Especialistas da ONU bisbilhotando 35 ataques cibernéticos da Coréia do Norte em 17 países

Nações Unidas – A ONU declara que está investigando 35 incidentes nos quais a Coréia do Norte lançou ataques cibernéticos contra 17 países diferentes. Parece que o norte-coreano tentou arrecadar dinheiro para programas de armas e destruição em massa.

Na semana passada, a Associated Press resumiu o relatório de especialistas e escreveu que a Coréia do Norte adquiriu a soma total de US $ 2 bilhões através dos ataques cibernéticos.

“O relatório para o Conselho de Segurança dá detalhes sobre alguns dos ataques cibernéticos norte-coreanos, bem como os esforços bem-sucedidos do país para escapar das exportações de carvão, além das importações de produtos refinados de petróleo e itens de luxo, incluindo carros Mercedes Benz S-600”, aponta Associated Press.

Os mais visados ​​foram as instituições financeiras e as bolsas de criptomoedas.

“O Bithumb da Coréia do Sul, uma das maiores bolsas de criptomoedas do mundo, teria sido atacado pelo menos quatro vezes”, relatou o relatório da ONU.

A maioria dos ataques foi para o vizinho da Coreia do Sul -10 vezes.
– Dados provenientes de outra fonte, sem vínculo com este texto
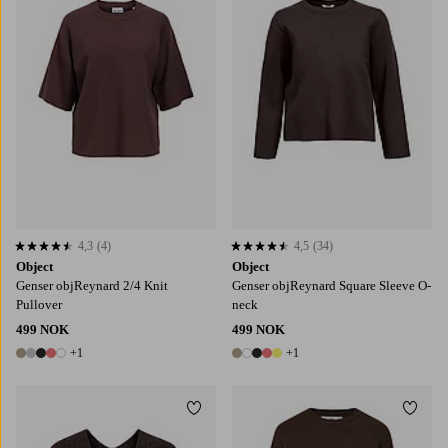
4,3
(4)
4,5
(34)
4,3 basert på 4 karaktergivninger
4,5 basert på 34 karaktergivninger
Object
Object
Genser objReynard 2/4 Knit
Genser objReynard Square Sleeve O-
Pullover
neck
499 NOK
499 NOK
+1
+1
6 farger
6 farger
Legg til favoritter
Legg t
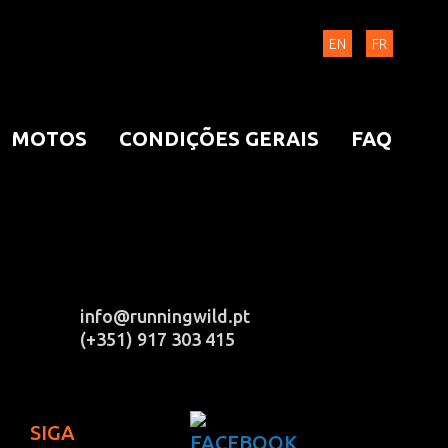
EN
FR
MOTOS
CONDIÇÕES GERAIS
FAQ
info@runningwild.pt
(+351) 917 303 415
SIGA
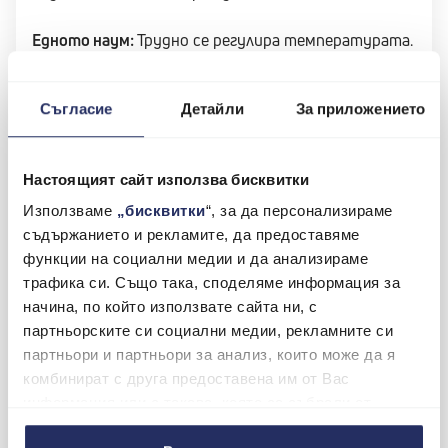
Едното наум:
Трудно се регулира температурата.
Което освен до временен дискомфорт, може да се
окаже и по-траен, неприятелски настроен удар по
Съгласие
Детайли
За приложението
портфейла.
Настоящият сайт използва бисквитки
Други уреди на ток:
Използваме
„бисквитки
“, за да персонализираме
съдържанието и рекламите, да предоставяме
духалка, конвекторна,
функции на социални медии и да анализираме
трафика си. Също така, споделяме информация за
маслен радиатор, лира,
начина, по който използвате сайта ни, с
класически калорифер и
партньорските си социални медии, рекламните си
партньори и партньори за анализ, които може да я
т.н.
комбинират с друга предоставена им от Вас
информация или с такава, която са събрали от
ползването от Ваша страна на услугите им.
Плюсът:
Местиш си уреда из стаите/стаята (ако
A Índia é a segunda na lista com 3 ataques totais. A segunda posição é compartilhada entre os dois países, Bangladesh e Chile, com dois ataques. Outros 13 países incluem Costa Rica, Gâmbia, Guatemala, Kuwait, Libéria, Malásia, Malta, Nigéria, Polônia, Eslovênia, África do Sul, Vietnã e Tunísia.

De acordo com as análises, os especialistas citam três formas principais pelas quais os hackers cibernéticos norte-coreanos operam:

  • Ataques através da SWIFT ou Society for Worldwide Interbank Financial Telecommunication usados ​​para transferir dinheiro entre bancos
  • Roubo de Criptomoeda
  • Mineração por criptomoeda como fonte de recursos para um ramo profissional das forças armadas.

O relatório também afirma que um país não identificado roubado de fundos após um ataque de criptomoeda em 2018 foi transferido através de 5.000 transações separadas e redirecionado para vários países antes da conversão para a criptomoeda, que o governo declarou como sendo dinheiro legal. Assim, é muito difícil rastrear os fundos. Além disso, os pesquisadores também citaram que os ataques cibernéticos representam quase nenhum risco para os invasores e eles precisam é de um laptop e conexão à Internet para trazer os grandes lucros.